Pouvoirs publics / Patronat : A contre-courant !

PouvoirsSelon nos dernières informations, le Premier ministre mauritanien aurait convoqué certains membres du Bureau exécutif du Patronat mauritanien pour leur signifier (ou , plus exactement, notifier), d’une part, l’urgence de tenir le Congrès de l’UNPM et, d’autre part, la nécessité de porter le banquier Isselmou Ould Tajeddine ( malgré lui) à la présidence de l’UNPM, en lieu et place, de l’actuel président, Ahmed Baba Ould Azizi Ould El Mamy dont le Pouvoir « ne semblerait plus en vouloir à la tête du Patronat national ».
Et cela en dépit, d’une part, de l’unanimité des membres de l’actuel Bureau du Patronat mauritanien faite autour de la reconduction de ce dernier pour un nouveau mandat et , d’autre part, du non-désir du candidat pressenti par les Pouvoirs publics de briguer le nouveau mandat de président du Patronat national.
Mais pourquoi cet acharnement dans l’immixtion du Pouvoir dans les affaires intérieures du Patronat ? Un acharnement qui serait allé jusqu’au refus manifeste de respecter la volonté des principaux membres de ce patronat et le choix déjà fait par ceux-ci, s’agissant de l’élection d’un nouveau Président de cette institution patronale.
Un acharnement qui ne servirait ni l’autorité de l’Etat, ni les intérêts supérieurs du secteur privé et qui serait, également, contraire à l’esprit de démocratie et d’Etat de droit.
C’est pour, notamment, ces considérations, qu’il était nécessaire d’épargner à l’UNPM un interventionnisme (de contre-nature) comme celui opéré, récemment, par l’UPR (parti au Pouvoir) à l’endroit de la centrale syndicale UTM (qui a toujours été dans le giron du Pouvoir en place en Mauritanie, quel qu’il soit) lors de la tenue du dernier congrès extraordinaire de celle-ci. Aussi, devrait-on savoir que le Patronat n’est pas comme l’UTM.

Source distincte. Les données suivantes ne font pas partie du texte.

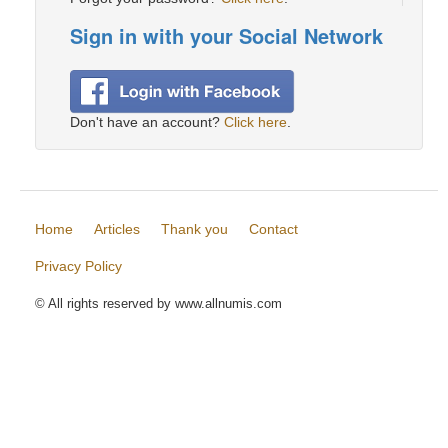
Sign in with your Social Network
Don't have an account?
Click here
.
Home
Articles
Thank you
Contact
Privacy Policy
© All rights reserved by www.allnumis.com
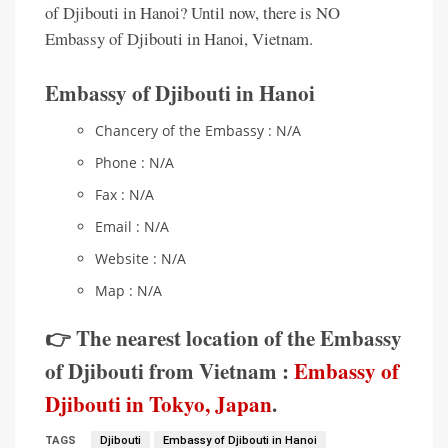
of Djibouti in Hanoi? Until now, there is NO
Embassy of Djibouti in Hanoi, Vietnam.
Embassy of Djibouti in Hanoi
Chancery of the Embassy : N/A
Phone : N/A
Fax : N/A
Email : N/A
Website : N/A
Map : N/A
👉 The nearest location of the Embassy
of Djibouti from Vietnam :
Embassy of
Djibouti in Tokyo, Japan
.
TAGS
Djibouti
Embassy of Djibouti in Hanoi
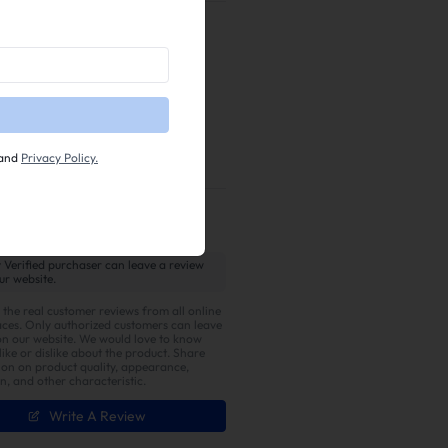
egal for public road use
or for
 with this product may
fail
e, and federal laws. Installation
r manufacturer for warranty
n.
and
Privacy Policy.
 Verified purchaser can leave a review
ur website.
 the real customer reviews from all online
ces. Only authorized customers can leave
on our website. We would love to know
ike or dislike about the product. Share
ion on product quality, appearance,
on, and other characteristic.
Write A Review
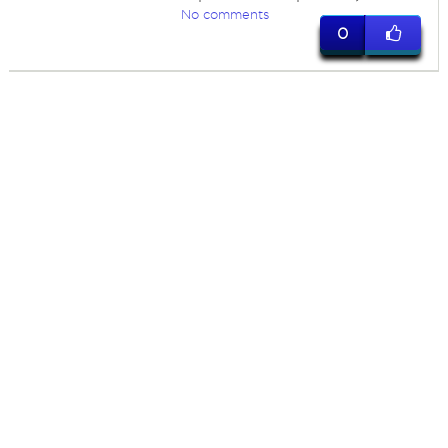
No comments
0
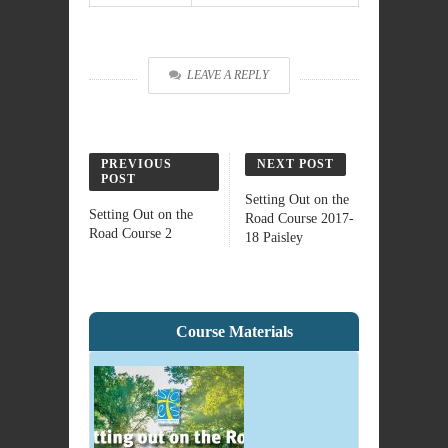
LEAVE A REPLY
PREVIOUS
NEXT POST
POST
Setting Out on the
Setting Out on the
Road Course 2017-
Road Course 2
18 Paisley
Course Materials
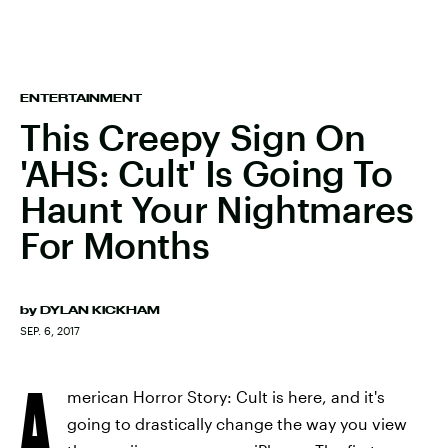
ENTERTAINMENT
This Creepy Sign On
'AHS: Cult' Is Going To
Haunt Your Nightmares
For Months
by
DYLAN KICKHAM
SEP. 6, 2017
A
merican Horror Story: Cult is here, and it's
going to drastically change the way you view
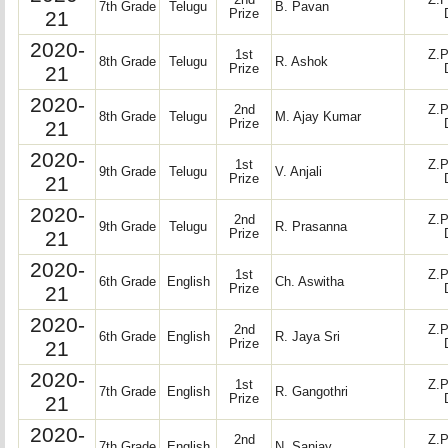
2nd
Z.P
7th Grade
Telugu
B. Pavan
21
Prize
2020-
1st
Z.P
8th Grade
Telugu
R. Ashok
21
Prize
2020-
2nd
Z.P
8th Grade
Telugu
M. Ajay Kumar
21
Prize
2020-
1st
Z.P
9th Grade
Telugu
V. Anjali
21
Prize
2020-
2nd
Z.P
9th Grade
Telugu
R. Prasanna
21
Prize
2020-
1st
Z.P
6th Grade
English
Ch. Aswitha
21
Prize
2020-
2nd
Z.P
6th Grade
English
R. Jaya Sri
21
Prize
2020-
1st
Z.P
7th Grade
English
R. Gangothri
21
Prize
2020-
2nd
Z.P
7th Grade
English
N. Sanjay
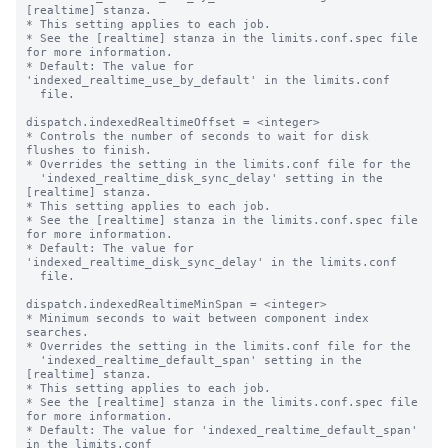
[realtime] stanza.

* This setting applies to each job.

* See the [realtime] stanza in the limits.conf.spec file 
for more information.

* Default: The value for 
'indexed_realtime_use_by_default' in the limits.conf

  file.

dispatch.indexedRealtimeOffset = <integer>

* Controls the number of seconds to wait for disk 
flushes to finish.

* Overrides the setting in the limits.conf file for the

  'indexed_realtime_disk_sync_delay' setting in the 
[realtime] stanza.

* This setting applies to each job.

* See the [realtime] stanza in the limits.conf.spec file 
for more information.

* Default: The value for 
'indexed_realtime_disk_sync_delay' in the limits.conf

  file.

dispatch.indexedRealtimeMinSpan = <integer>

* Minimum seconds to wait between component index 
searches.

* Overrides the setting in the limits.conf file for the

  'indexed_realtime_default_span' setting in the 
[realtime] stanza.

* This setting applies to each job.

* See the [realtime] stanza in the limits.conf.spec file 
for more information.

* Default: The value for 'indexed_realtime_default_span' 
in the limits.conf
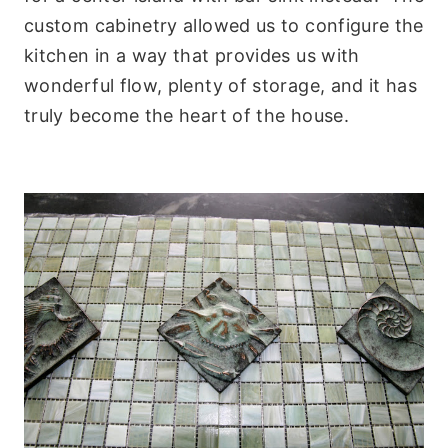
custom cabinetry allowed us to configure the
kitchen in a way that provides us with
wonderful flow, plenty of storage, and it has
truly become the heart of the house.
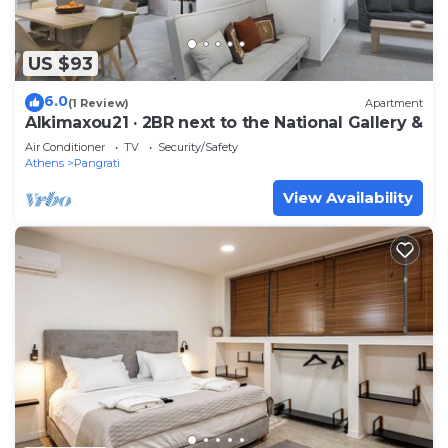
US $93
6.0
(1 Review)
Apartment
Alkimaxou21 · 2BR next to the National Gallery &
Air Conditioner
TV
Security/Safety
Athens
Pangrati
View Availability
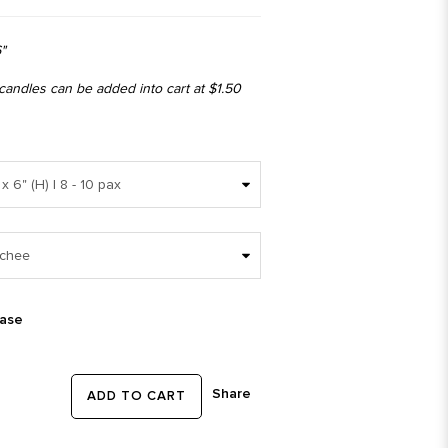
"
 candles can be added into cart at $1.50
ease
Share
ADD TO CART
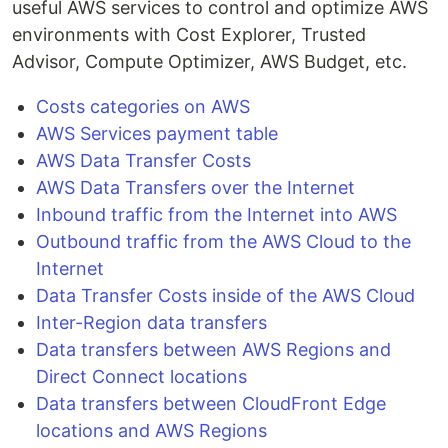
useful AWS services to control and optimize AWS
environments with Cost Explorer, Trusted
Advisor, Compute Optimizer, AWS Budget, etc.
Costs categories on AWS
AWS Services payment table
AWS Data Transfer Costs
AWS Data Transfers over the Internet
Inbound traffic from the Internet into AWS
Outbound traffic from the AWS Cloud to the
Internet
Data Transfer Costs inside of the AWS Cloud
Inter-Region data transfers
Data transfers between AWS Regions and
Direct Connect locations
Data transfers between CloudFront Edge
locations and AWS Regions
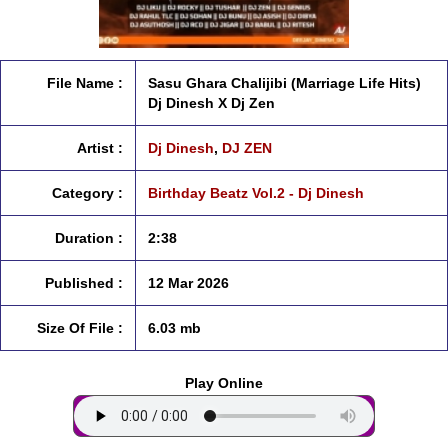
File Name :
Sasu Ghara Chalijibi (Marriage Life Hits)
Dj Dinesh X Dj Zen
Artist :
Dj Dinesh
,
DJ ZEN
Category :
Birthday Beatz Vol.2 - Dj Dinesh
Duration :
2:38
Published :
12 Mar 2026
Size Of File :
6.03 mb
Play Online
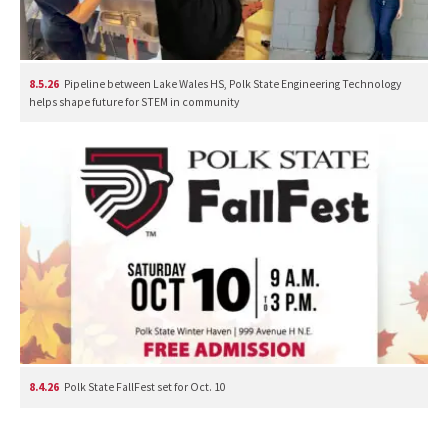
8.5.26
Pipeline between Lake Wales HS, Polk State Engineering Technology
helps shape future for STEM in community
8.4.26
Polk State FallFest set for Oct. 10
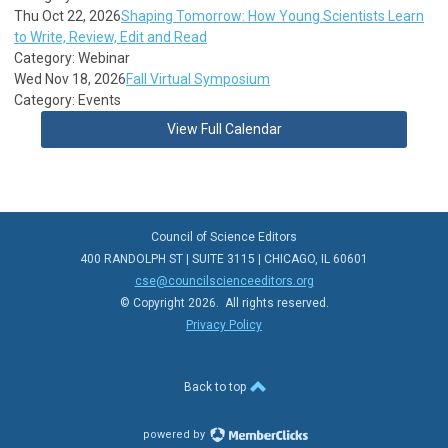
Thu Oct 22, 2026
Shaping Tomorrow: How Young Scientists Learn
to Write, Review, Edit and Read
Category: Webinar
Wed Nov 18, 2026
Fall Virtual Symposium
Category: Events
View Full Calendar
Council of Science Editors
400 RANDOLPH ST | SUITE 3115 | CHICAGO, IL 60601
cse@councilscienceeditors.org
© Copyright 2026. All rights reserved.
Privacy Policy
Back to top
powered by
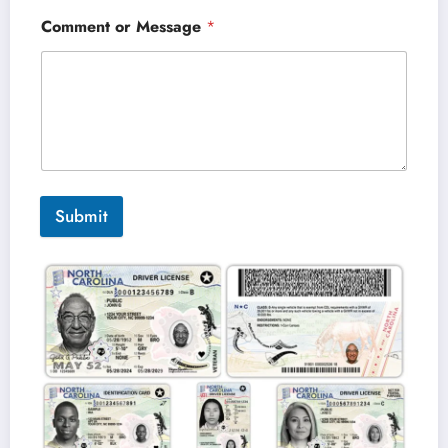
Comment or Message
*
Submit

En effet, à l’inverse de cette centrale syndicale affilié au parti au pouvoir et monocolore (au plan politique), le Patronat mauritanien est apolitique (n’est affilié à aucun parti fusse-t-il de la Majorité ou de l’Opposition) et regrouperait plusieurs sensibilités politiques.
L’indépendance du Patronat mauritanien devrait donc être préservée, à tout prix, contre les dérives des Pouvoirs publics pour que celui-ci puisse jouer, pleinement, son rôle dans le développement économique et social du pays.
Pour ce faire, l’attitude d’immixtion dans les affaires intérieures de la part de l’Etat (directement ou par le biais de ses antennes politiques ou autres) ne devrait pas continuer, ni avec le Patronat (particulièrement, lors de son Congrès tant attendu), ni, dans le futur, avec ses Fédérations professionnelles membres.
Car, si cette ingérence de la part des Pouvoirs publics ne cessait pas, il ne resterait plus à ceux-ci que de désigner, par décret, les présidents du Patronat, des Fédérations professionnelles, des centrales syndicales, des ONG et, pourquoi pas, des partis politiques (majorité et opposition confondues) et autres structures particulières, mettant ainsi en péril, à contre-courant, les acquis de la démocratie et de la liberté d’initiative. Ira-t-on jusque-là ? Les prochains jours ou les prochaines semaines nous donneront une réponse à cette interrogation.